I won this book on a GoodReads Giveaway, and, since I'd read and loved Steven's debut novel, Still Missing, waited the few weeks anxiously until the package arrived. It was so worth the wait.

Stevens again uses the conceit of a therapy patient's one sided conversation with her psychiatrist. As a psychotherapist myself, I rather enjoyed hearing the "other side". But I do question whether it was wise for Stevens to use this technique a second time. That said, however, I thought that the author really expressed an adoptive child's (now adult) ambivalance in wanting to search for her birth parents yet being afraid of hurting her adoptive family and also concerned (justifiably as it turns out) with how she will handle what she discovers.

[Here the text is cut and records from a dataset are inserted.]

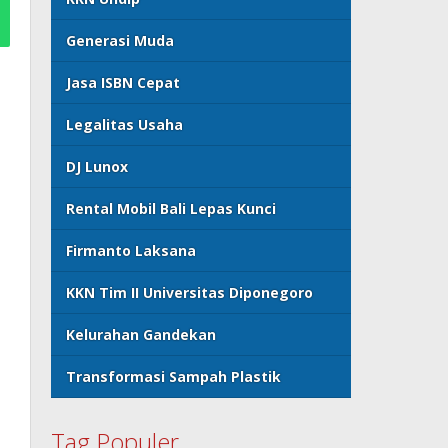
Generasi Muda
Jasa ISBN Cepat
Legalitas Usaha
DJ Lunox
Rental Mobil Bali Lepas Kunci
Firmanto Laksana
KKN Tim II Universitas Diponegoro
Kelurahan Gandekan
Transformasi Sampah Plastik
Tag Populer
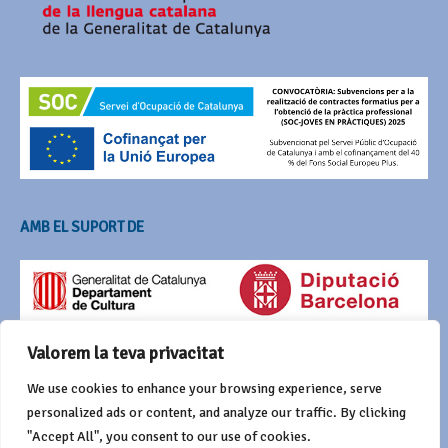
AMB EL SUPORT DE
Valorem la teva privacitat
We use cookies to enhance your browsing experience, serve
personalized ads or content, and analyze our traffic. By clicking
"Accept All", you consent to our use of cookies.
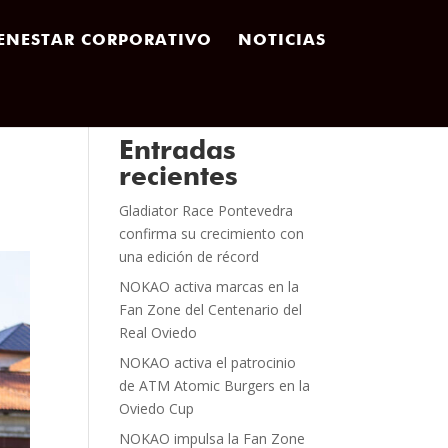
ENESTAR CORPORATIVO
NOTICIAS
Entradas
recientes
Gladiator Race Pontevedra
confirma su crecimiento con
una edición de récord
NOKAO activa marcas en la
Fan Zone del Centenario del
Real Oviedo
NOKAO activa el patrocinio
de ATM Atomic Burgers en la
Oviedo Cup
NOKAO impulsa la Fan Zone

In Never Knowing, Sara does indeed track down her mother and the reception is as disasterous as any worst case scenario could dream up. Not only does Sara's birth mother, Julia, not want to reunite, she appears deathly afraid. Not understanding the rather extreme reaction, Sara hires a PI and uncovers the horrible truth of her conception: the vicious rape of her birth mother by an infamous--and still at large--serial killer.

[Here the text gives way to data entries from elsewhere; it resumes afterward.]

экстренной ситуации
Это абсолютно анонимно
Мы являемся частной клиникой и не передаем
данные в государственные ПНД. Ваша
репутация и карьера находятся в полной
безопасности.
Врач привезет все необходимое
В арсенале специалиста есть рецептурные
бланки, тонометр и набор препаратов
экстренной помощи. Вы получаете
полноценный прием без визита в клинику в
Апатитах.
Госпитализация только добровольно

Guess who finds out Sara has been looking for her parents?

Never Knowing is a nerve wracking psychological thriller that doesn't quit. While it's true, as other readers have noted, that Sara is a neurotic, whiny mess, my opinion is "why wouldn't she be?" Despite that, she is a survivor and one that proves a more than adequate adversary to her pathological, serial killer/rapist father.


Overall, I believe this is an outstanding sophmore novel and I look forward to more from Chevy Stevens. I highly recommend Never Knowing.